[[ Supplied material open ]]
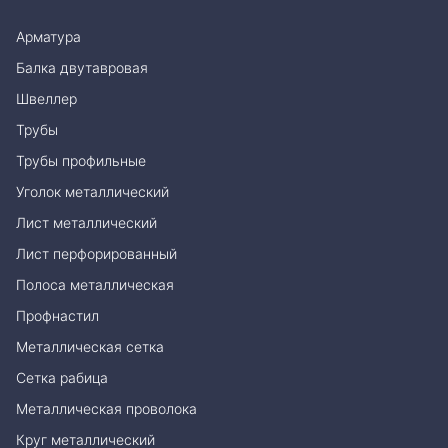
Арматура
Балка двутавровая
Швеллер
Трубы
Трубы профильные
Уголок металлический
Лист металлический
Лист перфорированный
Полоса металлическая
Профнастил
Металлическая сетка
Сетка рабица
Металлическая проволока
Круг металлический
[[ Supplied material closed ]]
[[ Supplied material open ]]
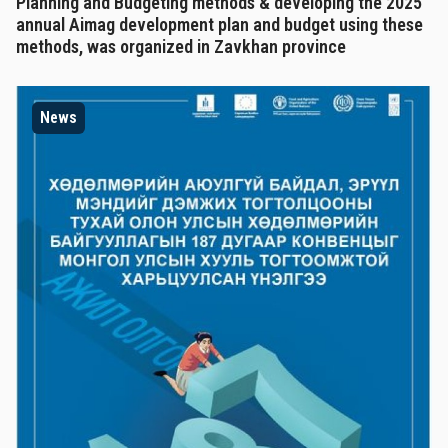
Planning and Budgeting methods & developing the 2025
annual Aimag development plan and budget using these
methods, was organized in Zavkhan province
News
[[ Supplied material closed ]]
[[ Supplied material open ]]
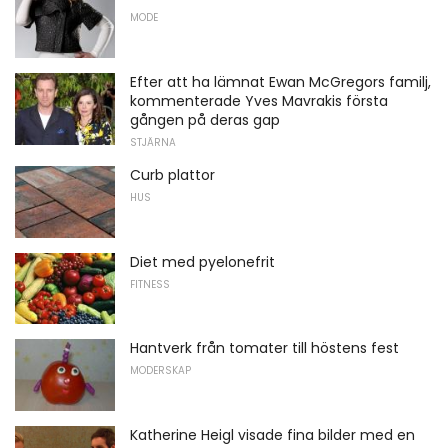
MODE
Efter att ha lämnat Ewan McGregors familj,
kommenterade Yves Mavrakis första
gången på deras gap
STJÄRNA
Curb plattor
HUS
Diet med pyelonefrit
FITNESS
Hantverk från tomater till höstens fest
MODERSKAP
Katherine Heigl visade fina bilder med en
[[ Supplied material closed ]]
What is needed: Wherever the word "металлический" appears in the listing, copy the line that holds it.

Response area:
Уголок металлический
Лист металлический
Круг металлический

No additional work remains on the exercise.